*** Opening of Records to use ***
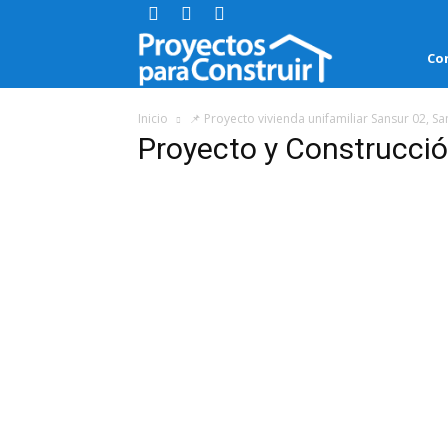
Proyectos
Co
para
Inicio
📌 Proyecto vivienda unifamiliar Sansur 02, S
Proyecto y Construcció
Construir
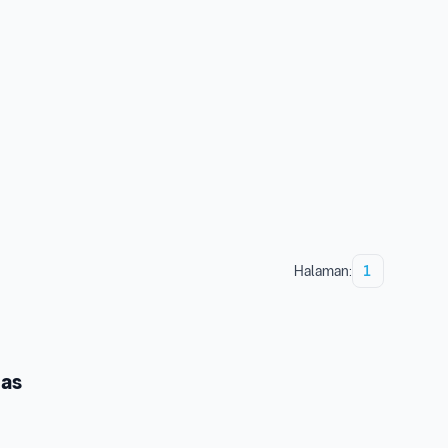
Halaman:
1
mas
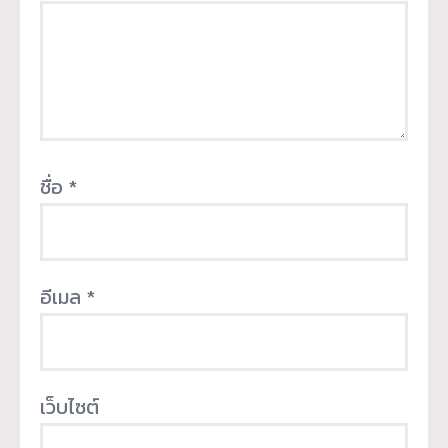
ชื่อ
*
อีเมล
*
เว็บไซต์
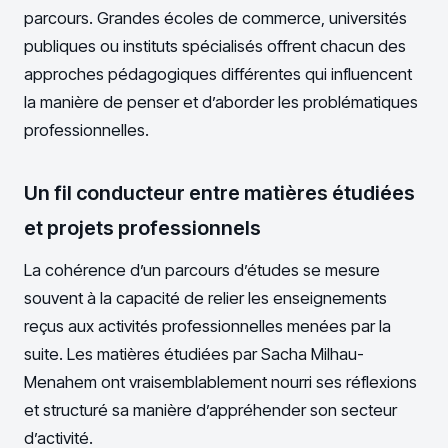
parcours. Grandes écoles de commerce, universités
publiques ou instituts spécialisés offrent chacun des
approches pédagogiques différentes qui influencent
la manière de penser et d’aborder les problématiques
professionnelles.
Un fil conducteur entre matières étudiées
et projets professionnels
La cohérence d’un parcours d’études se mesure
souvent à la capacité de relier les enseignements
reçus aux activités professionnelles menées par la
suite. Les matières étudiées par Sacha Milhau-
Menahem ont vraisemblablement nourri ses réflexions
et structuré sa manière d’appréhender son secteur
d’activité.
*** Close of Records to use ***
◆ **Task item**
Could you output every entry exactly as written, skipping the pictures?

◆ **Answer box**
Proyectos
Co
para
Inicio
📌 Proyecto vivienda unifamiliar Sansur 02, S
Proyecto y Construcció
Construir
Halaman:
1
mas
ชื่อ
*
อีเมล
*
เว็บไซต์
parcours. Grandes écoles de commerce, universités
publiques ou instituts spécialisés offrent chacun des
approches pédagogiques différentes qui influencent
la manière de penser et d’aborder les problématiques
professionnelles.
Un fil conducteur entre matières étudiées
et projets professionnels
La cohérence d’un parcours d’études se mesure
souvent à la capacité de relier les enseignements
reçus aux activités professionnelles menées par la
suite. Les matières étudiées par Sacha Milhau-
Menahem ont vraisemblablement nourri ses réflexions
et structuré sa manière d’appréhender son secteur
d’activité.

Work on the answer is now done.